# What the task requires
Only the number is needed: how many lines in the entries below contain the string "اللهم"?

# Data records
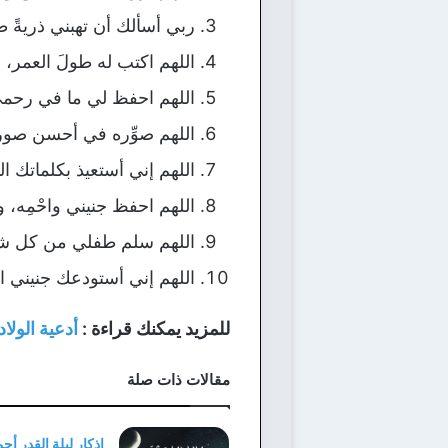
ربي أسألك أن تهبني ذريةً ط
اللهم اكتب له طولَ العمر، 
اللهم احفظ لي ما في رحمي
اللهم صوِّره في أحسن صور
اللهم إني أستعيذ بكلماتك 
اللهم احفظ جنيني واحْمِه،
اللهم سلم طفلي من كل شر،
اللهم إني أستودعك جنيني ال
للمزيد يمكنك قراءة :
أدعية الولاد
مقالات ذات صلة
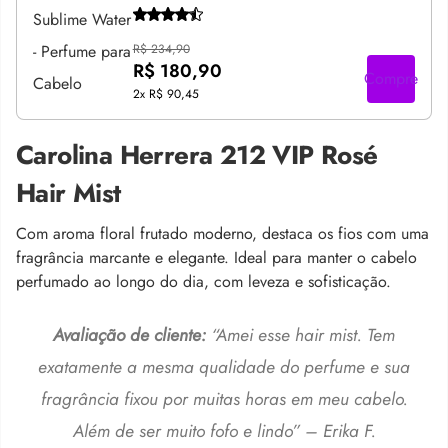
R$ 234,90
R$ 180,90
Compre
2x
R$ 90,45
Carolina Herrera 212 VIP Rosé
Hair Mist
Com aroma floral frutado moderno, destaca os fios com uma
fragrância marcante e elegante. Ideal para manter o cabelo
perfumado ao longo do dia, com leveza e sofisticação.
Avaliação de cliente:
“Amei esse hair mist. Tem
exatamente a mesma qualidade do perfume e sua
fragrância fixou por muitas horas em meu cabelo.
Além de ser muito fofo e lindo” – Erika F.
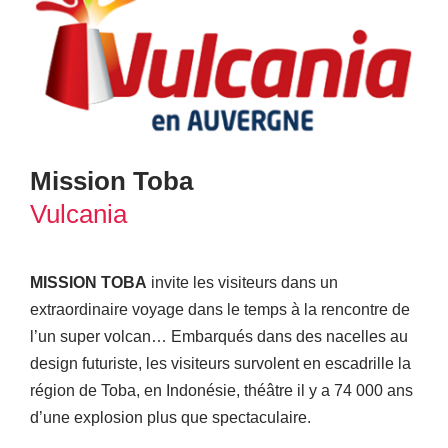
Mission Toba
Vulcania
MISSION TOBA
invite les visiteurs dans un
extraordinaire voyage dans le temps à la rencontre de
l’un super volcan… Embarqués dans des nacelles au
design futuriste, les visiteurs survolent en escadrille la
région de Toba, en Indonésie, théâtre il y a 74 000 ans
d’une explosion plus que spectaculaire.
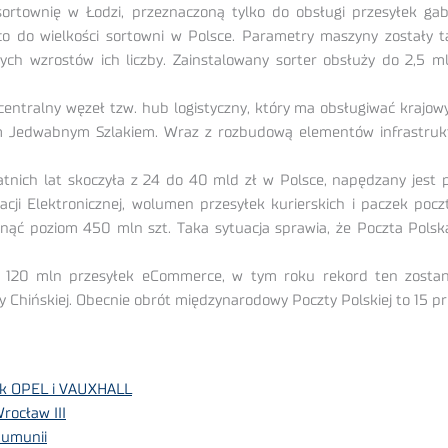
sortownię w Łodzi, przeznaczoną tylko do obsługi przesyłek g
 do wielkości sortowni w Polsce. Parametry maszyny zostały 
ych wzrostów ich liczby. Zainstalowany sorter obsłuży do 2,5 m
tralny węzeł tzw. hub logistyczny, który ma obsługiwać krajo
 Jedwabnym Szlakiem. Wraz z rozbudową elementów infrastruktury
tnich lat skoczyła z 24 do 40 mld zł w Polsce, napędzany jest 
 Elektronicznej, wolumen przesyłek kurierskich i paczek poczt
gnąć poziom 450 mln szt. Taka sytuacja sprawia, że Poczta Polska
0 mln przesyłek eCommerce, w tym roku rekord ten zostanie
Chińskiej. Obecnie obrót międzynarodowy Poczty Polskiej to 15 pr
ek OPEL i VAUXHALL
rocław III
umunii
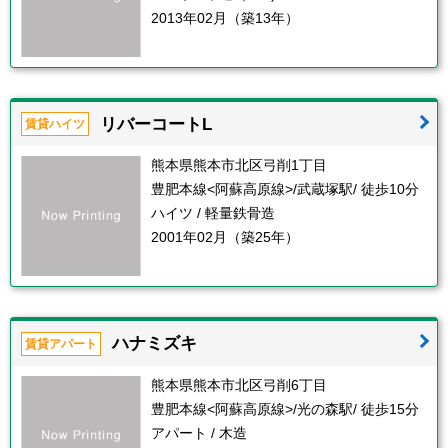
2013年02月（築13年）
リバーコートL
賃貸ハイツ
熊本県熊本市北区弓削1丁目
豊肥本線<阿蘇高原線>/武蔵塚駅/ 徒歩10分
ハイツ / 軽量鉄骨造
2001年02月（築25年）
ハナミズキ
賃貸アパート
熊本県熊本市北区弓削6丁目
豊肥本線<阿蘇高原線>/光の森駅/ 徒歩15分
アパート / 木造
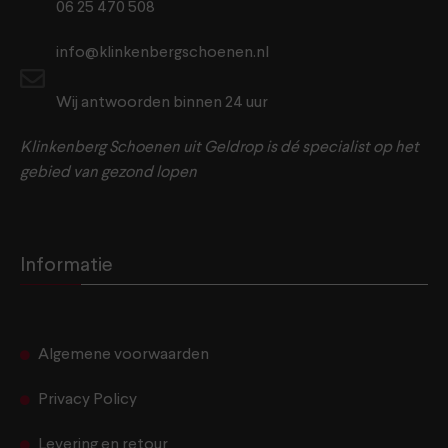
06 25 470 508
info@klinkenbergschoenen.nl
Wij antwoorden binnen 24 uur
Klinkenberg Schoenen uit Geldrop is dé specialist op het
gebied van gezond lopen
Informatie
Algemene voorwaarden
Privacy Policy
Levering en retour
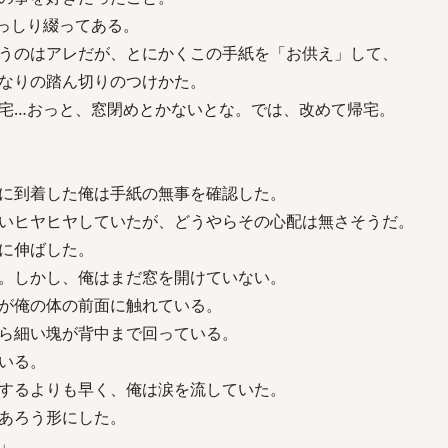
っしり綴ってある。
うのはアレだが、とにかくこの手紙を「お供え」して、
なりの踏ん切りのつけかた。
宅…おっと、窓閉めとかないとな。では、改めて帰宅。
に到着した俺は手紙の無事を確認した。
いヒヤヒヤしていたが、どうやらその心配は無さそうだ。
に伸ばした。
。しかし、俺はまだ窓を開けていない。
が俺の体の前面に触れている。
ら細い塊が背中まで回っている。
いる。
するよりも早く、俺は涙を流していた。
あろう形にした。
」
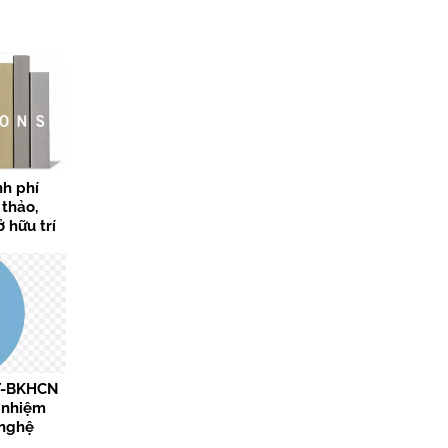
nh phí
 thảo,
 hữu trí
T-BKHCN
c nhiệm
 nghệ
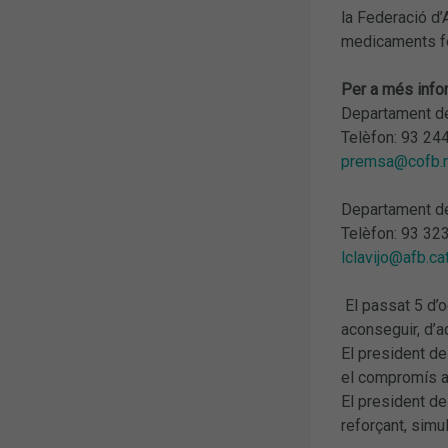
la Federació d
medicaments fos
Per a més info
Departament de
Telèfon: 93 24
premsa@cofb.
Departament d
Telèfon: 93 32
lclavijo@afb.ca
El passat 5 d’o
aconseguir, d’a
El president de
el compromís am
El president de
reforçant, simu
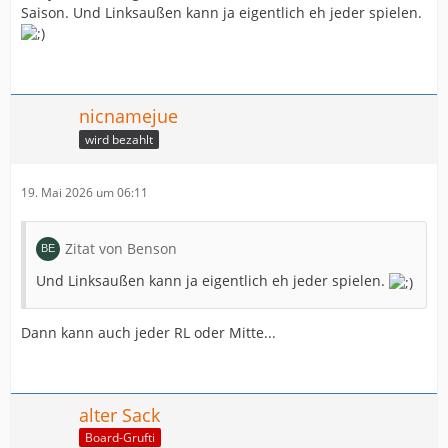
Saison. Und Linksaußen kann ja eigentlich eh jeder spielen.
nicnamejue
wird bezahlt
19. Mai 2026 um 06:11
Zitat von Benson
Und Linksaußen kann ja eigentlich eh jeder spielen.
Dann kann auch jeder RL oder Mitte...
alter Sack
Board-Grufti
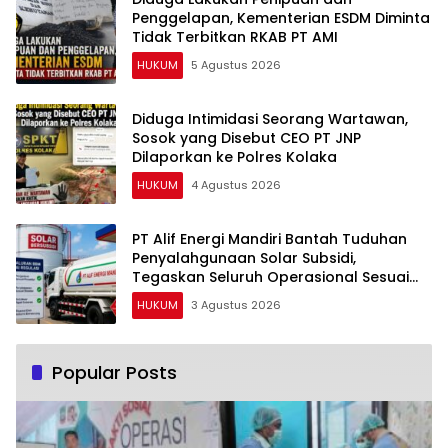
Penggelapan, Kementerian ESDM Diminta
Tidak Terbitkan RKAB PT AMI
HUKUM
5 Agustus 2026
Diduga Intimidasi Seorang Wartawan,
Sosok yang Disebut CEO PT JNP
Dilaporkan ke Polres Kolaka
HUKUM
4 Agustus 2026
PT Alif Energi Mandiri Bantah Tuduhan
Penyalahgunaan Solar Subsidi,
Tegaskan Seluruh Operasional Sesuai
Regulasi
HUKUM
3 Agustus 2026
Popular Posts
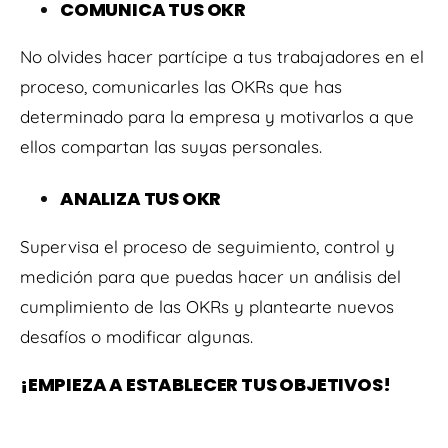
COMUNICA TUS OKR
No olvides hacer partícipe a tus trabajadores en el
proceso, comunicarles las OKRs que has
determinado para la empresa y motivarlos a que
ellos compartan las suyas personales.
ANALIZA TUS OKR
Supervisa el proceso de seguimiento, control y
medición para que puedas hacer un análisis del
cumplimiento de las OKRs y plantearte nuevos
desafíos o modificar algunas.
¡EMPIEZA A ESTABLECER TUS OBJETIVOS!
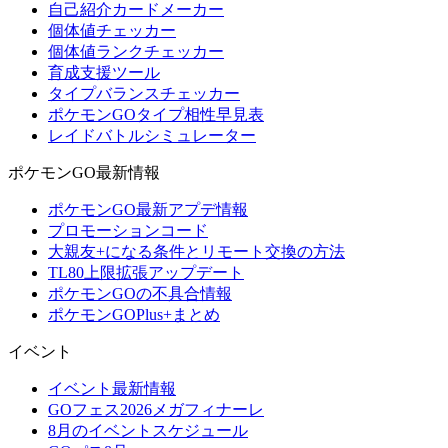
自己紹介カードメーカー
個体値チェッカー
個体値ランクチェッカー
育成支援ツール
タイプバランスチェッカー
ポケモンGOタイプ相性早見表
レイドバトルシミュレーター
ポケモンGO最新情報
ポケモンGO最新アプデ情報
プロモーションコード
大親友+になる条件とリモート交換の方法
TL80上限拡張アップデート
ポケモンGOの不具合情報
ポケモンGOPlus+まとめ
イベント
イベント最新情報
GOフェス2026メガフィナーレ
8月のイベントスケジュール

# Answer section
7